Twelve Illustrations to Goethe's Faust by Peter Cornelius (Bilder zu Goethe's Faust von P. Cornelius): Plate IX, Scene in the Cathedral (Scene im Dom)
Johann Wolfgang von Goethe’s Faust: The Tragedy (Part I) was first published in 1808 and was an immediate success. This complex play—the best known version of the Faust story in which the medieval scholar sells his soul to the devil Mephistopheles for infinite knowledge—was conceived as a closet drama, meaning that it was intended to be read rather than performed. Staging difficulties with Goethe’s complex, often reality-defying scenes kept the play off German stages for twenty years.

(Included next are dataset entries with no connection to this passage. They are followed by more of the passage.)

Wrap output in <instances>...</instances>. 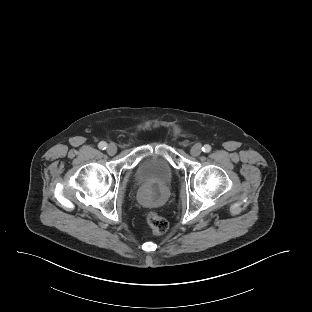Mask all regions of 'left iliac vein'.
<instances>
[{"mask_svg":"<svg viewBox=\"0 0 312 312\" xmlns=\"http://www.w3.org/2000/svg\"><path fill=\"white\" fill-rule=\"evenodd\" d=\"M201 152H202V148L200 144H195L194 146H192L190 150V154L194 157L199 156Z\"/></svg>","mask_w":312,"mask_h":312,"instance_id":"left-iliac-vein-1","label":"left iliac vein"}]
</instances>
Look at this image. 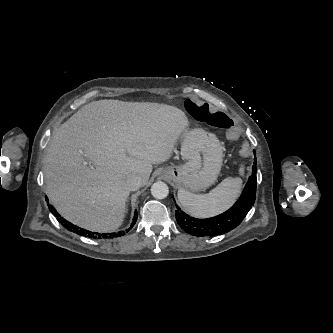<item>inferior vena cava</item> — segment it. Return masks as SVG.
<instances>
[{"label": "inferior vena cava", "instance_id": "obj_1", "mask_svg": "<svg viewBox=\"0 0 333 333\" xmlns=\"http://www.w3.org/2000/svg\"><path fill=\"white\" fill-rule=\"evenodd\" d=\"M142 186V180L138 176H130L126 180V188L129 191L138 190Z\"/></svg>", "mask_w": 333, "mask_h": 333}]
</instances>
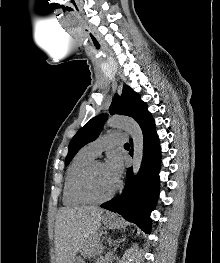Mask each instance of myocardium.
I'll use <instances>...</instances> for the list:
<instances>
[{"label": "myocardium", "instance_id": "obj_1", "mask_svg": "<svg viewBox=\"0 0 220 263\" xmlns=\"http://www.w3.org/2000/svg\"><path fill=\"white\" fill-rule=\"evenodd\" d=\"M101 163L98 160L91 161L81 172L77 180L78 194L89 202L100 203L112 198L119 189V183L117 182L114 188L104 196L95 195L90 188V177L94 167Z\"/></svg>", "mask_w": 220, "mask_h": 263}]
</instances>
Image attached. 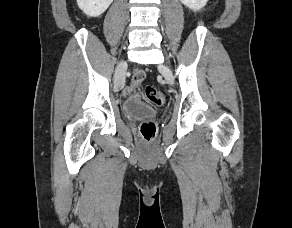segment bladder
I'll return each mask as SVG.
<instances>
[{
  "mask_svg": "<svg viewBox=\"0 0 292 228\" xmlns=\"http://www.w3.org/2000/svg\"><path fill=\"white\" fill-rule=\"evenodd\" d=\"M124 112L133 118H148L155 115V110L139 101L129 100L124 104Z\"/></svg>",
  "mask_w": 292,
  "mask_h": 228,
  "instance_id": "1",
  "label": "bladder"
}]
</instances>
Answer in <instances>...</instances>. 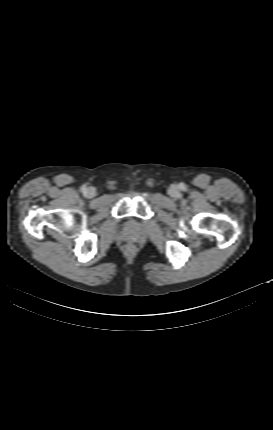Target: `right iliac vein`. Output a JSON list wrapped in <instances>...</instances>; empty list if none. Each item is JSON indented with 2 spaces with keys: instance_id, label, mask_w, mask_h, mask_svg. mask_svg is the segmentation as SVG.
Masks as SVG:
<instances>
[{
  "instance_id": "obj_1",
  "label": "right iliac vein",
  "mask_w": 273,
  "mask_h": 430,
  "mask_svg": "<svg viewBox=\"0 0 273 430\" xmlns=\"http://www.w3.org/2000/svg\"><path fill=\"white\" fill-rule=\"evenodd\" d=\"M88 198H93L96 196V189L94 187H89L86 192Z\"/></svg>"
}]
</instances>
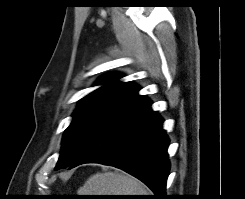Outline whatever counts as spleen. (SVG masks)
<instances>
[{
	"label": "spleen",
	"mask_w": 245,
	"mask_h": 199,
	"mask_svg": "<svg viewBox=\"0 0 245 199\" xmlns=\"http://www.w3.org/2000/svg\"><path fill=\"white\" fill-rule=\"evenodd\" d=\"M78 193V195H149L140 181L118 172L92 175Z\"/></svg>",
	"instance_id": "3e777b00"
}]
</instances>
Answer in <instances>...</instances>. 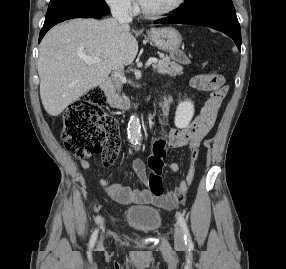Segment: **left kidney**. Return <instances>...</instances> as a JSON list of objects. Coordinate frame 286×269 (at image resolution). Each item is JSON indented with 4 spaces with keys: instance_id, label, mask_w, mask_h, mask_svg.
<instances>
[{
    "instance_id": "5707ae66",
    "label": "left kidney",
    "mask_w": 286,
    "mask_h": 269,
    "mask_svg": "<svg viewBox=\"0 0 286 269\" xmlns=\"http://www.w3.org/2000/svg\"><path fill=\"white\" fill-rule=\"evenodd\" d=\"M194 115V105L190 100L179 103L175 113V126L178 128H186Z\"/></svg>"
}]
</instances>
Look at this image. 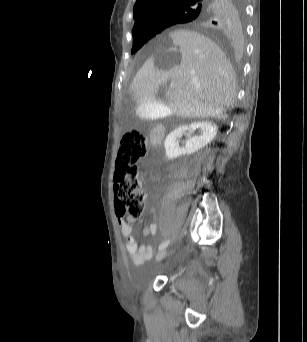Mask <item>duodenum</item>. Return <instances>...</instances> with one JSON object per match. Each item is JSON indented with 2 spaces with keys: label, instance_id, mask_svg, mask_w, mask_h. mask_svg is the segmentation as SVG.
Listing matches in <instances>:
<instances>
[{
  "label": "duodenum",
  "instance_id": "410a0bca",
  "mask_svg": "<svg viewBox=\"0 0 307 342\" xmlns=\"http://www.w3.org/2000/svg\"><path fill=\"white\" fill-rule=\"evenodd\" d=\"M165 129L162 125H155L150 133V144L153 148H157L163 141Z\"/></svg>",
  "mask_w": 307,
  "mask_h": 342
}]
</instances>
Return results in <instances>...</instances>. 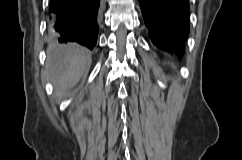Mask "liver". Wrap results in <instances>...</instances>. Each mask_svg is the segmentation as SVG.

In the winter of 1810/11 Peter von Cornelius composed a number of pen-and-ink drawings illustrating the play with the plan of having these studies engraved. Five compositions were completed by April 1811, and Goethe responded with an encouraging letter to the artist. A first edition, consisting of eleven plates, appeared at the end of 1817 or the next year. The second edition—as seen here—appeared in 1845 and included a twelfth plate, engraved only in 1824 and also after a design by Cornelius.
Using a style that emulated the fine-line manner of 15th- and 16th-century prototypes, especially in drawings and prints by Albrecht Dürer, Cornelius developed in the Faust cycle an approach to engraving characterized by the silvery-gray tonality of the finest layers of line and shading. He clothed his figures in medieval costume and the drama’s setting in the Gothic past, features that Goethe liked because they reflected the era of the historical Faust. For his first major print cycle, Cornelius even stated: "I want to be absolutely German, and therefore selected this form."
This cycle of engravings and those by Cornelius illustrating the medieval German epic poem Song of the Nibelungs (Nibelungenlied) that appeared in 1817–21 are by far the most important print series to emerge from the circle of the Nazarenes, and they reveal Cornelius’s great gift for epic narrative.